### Try it
Reproduce each record verbatim, images excluded.

══════════

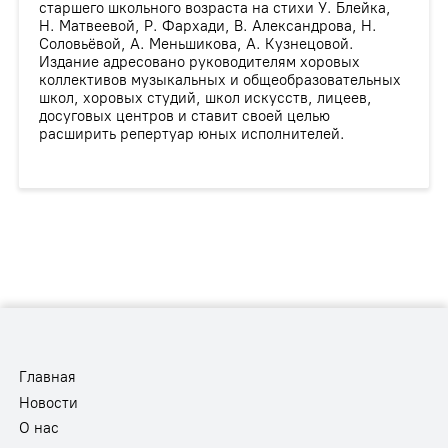
старшего школьного возраста на стихи У. Блейка,
Н. Матвеевой, Р. Фархади, В. Александрова, Н.
Соловьёвой, А. Меньшикова, А. Кузнецовой.
Издание адресовано руководителям хоровых
коллективов музыкальных и общеобразовательных
школ, хоровых студий, школ искусств, лицеев,
досуговых центров и ставит своей целью
расширить репертуар юных исполнителей.
Главная
Новости
О нас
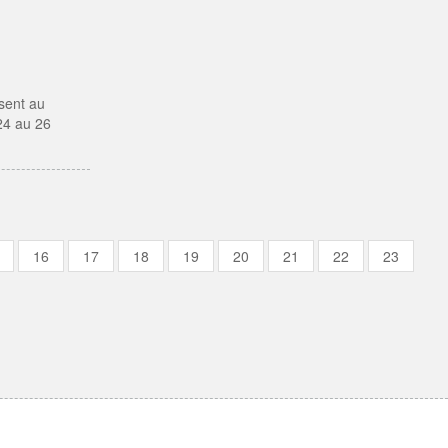
ésent au
24 au 26
16
17
18
19
20
21
22
23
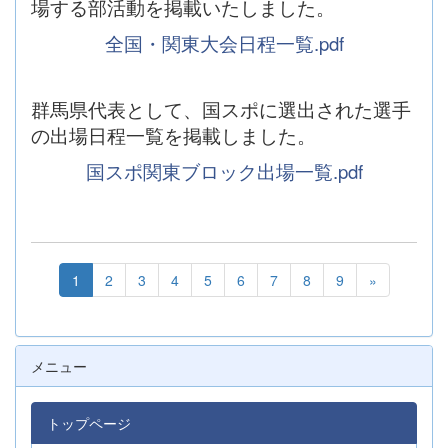
場する部活動を掲載いたしました。
全国・関東大会日程一覧.pdf
群馬県代表として、国スポに選出された選手
の出場日程一覧を掲載しました。
国スポ関東ブロック出場一覧.pdf
1
2
3
4
5
6
7
8
9
»
メニュー
トップページ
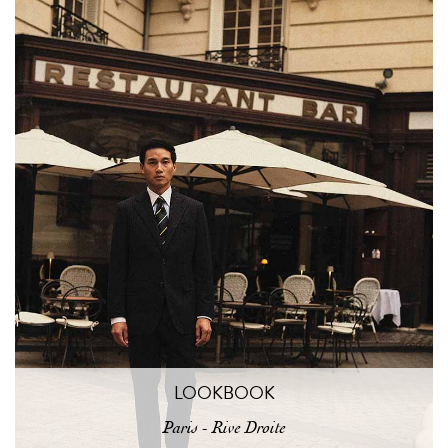
LOOKBOOK
Paris - Rive Droite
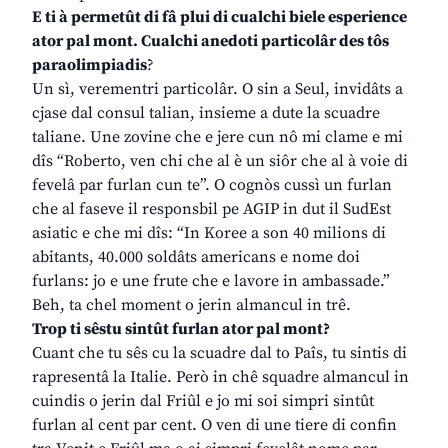
E ti à permetût di fâ plui di cualchi biele esperience
ator pal mont. Cualchi anedoti particolâr des tôs
paraolimpiadis
?
Un sì, verementri particolâr. O sin a Seul, invidâts a
cjase dal consul talian, insieme a dute la scuadre
taliane. Une zovine che e jere cun nô mi clame e mi
dîs “Roberto, ven chi che al è un siôr che al à voie di
fevelâ par furlan cun te”. O cognòs cussì un furlan
che al faseve il responsbil pe AGIP in dut il SudEst
asiatic e che mi dîs: “In Koree a son 40 milions di
abitants, 40.000 soldâts americans e nome doi
furlans: jo e une frute che e lavore in ambassade.”
Beh, ta chel moment o jerin almancul in trê.
Trop ti sêstu sintût furlan ator pal mont?
Cuant che tu sês cu la scuadre dal to Paîs, tu sintis di
rapresentâ la Italie. Però in chê squadre almancul in
cuindis o jerin dal Friûl e jo mi soi simpri sintût
furlan al cent par cent. O ven di une tiere di confin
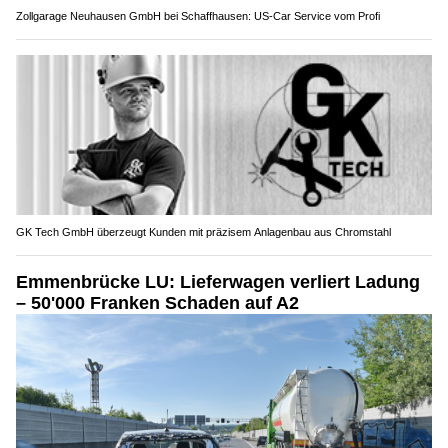
Zollgarage Neuhausen GmbH bei Schaffhausen: US-Car Service vom Profi
GK Tech GmbH überzeugt Kunden mit präzisem Anlagenbau aus Chromstahl
Emmenbrücke LU: Lieferwagen verliert Ladung
– 50'000 Franken Schaden auf A2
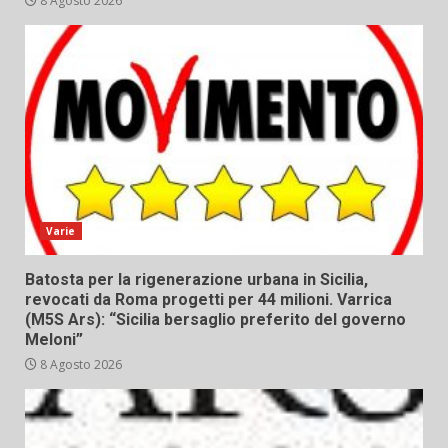
8 Agosto 2026
Varie
Batosta per la rigenerazione urbana in Sicilia,
revocati da Roma progetti per 44 milioni. Varrica
(M5S Ars): “Sicilia bersaglio preferito del governo
Meloni”
8 Agosto 2026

══════════

### Result for this task
старшего школьного возраста на стихи У. Блейка,
Н. Матвеевой, Р. Фархади, В. Александрова, Н.
Соловьёвой, А. Меньшикова, А. Кузнецовой.
Издание адресовано руководителям хоровых
коллективов музыкальных и общеобразовательных
школ, хоровых студий, школ искусств, лицеев,
досуговых центров и ставит своей целью
расширить репертуар юных исполнителей.
Главная
Новости
О нас
ésent au
24 au 26
16
17
18
19
20
21
22
23
場する部活動を掲載いたしました。
全国・関東大会日程一覧.pdf
群馬県代表として、国スポに選出された選手
の出場日程一覧を掲載しました。
国スポ関東ブロック出場一覧.pdf
1
2
3
4
5
6
7
8
9
»
メニュー
トップページ
LOOKBOOK
Paris - Rive Droite
E ti à permetût di fâ plui di cualchi biele esperience
ator pal mont. Cualchi anedoti particolâr des tôs
paraolimpiadis
?
Un sì, verementri particolâr. O sin a Seul, invidâts a
cjase dal consul talian, insieme a dute la scuadre
taliane. Une zovine che e jere cun nô mi clame e mi
dîs “Roberto, ven chi che al è un siôr che al à voie di
fevelâ par furlan cun te”. O cognòs cussì un furlan
che al faseve il responsbil pe AGIP in dut il SudEst
asiatic e che mi dîs: “In Koree a son 40 milions di
abitants, 40.000 soldâts americans e nome doi
furlans: jo e une frute che e lavore in ambassade.”
Beh, ta chel moment o jerin almancul in trê.
Trop ti sêstu sintût furlan ator pal mont?
Cuant che tu sês cu la scuadre dal to Paîs, tu sintis di
rapresentâ la Italie. Però in chê squadre almancul in
cuindis o jerin dal Friûl e jo mi soi simpri sintût
furlan al cent par cent. O ven di une tiere di confin
Zollgarage Neuhausen GmbH bei Schaffhausen: US-Car Service vom Profi
GK Tech GmbH überzeugt Kunden mit präzisem Anlagenbau aus Chromstahl
Emmenbrücke LU: Lieferwagen verliert Ladung
– 50'000 Franken Schaden auf A2
8 Agosto 2026
Varie
Batosta per la rigenerazione urbana in Sicilia,
revocati da Roma progetti per 44 milioni. Varrica
(M5S Ars): “Sicilia bersaglio preferito del governo
Meloni”
8 Agosto 2026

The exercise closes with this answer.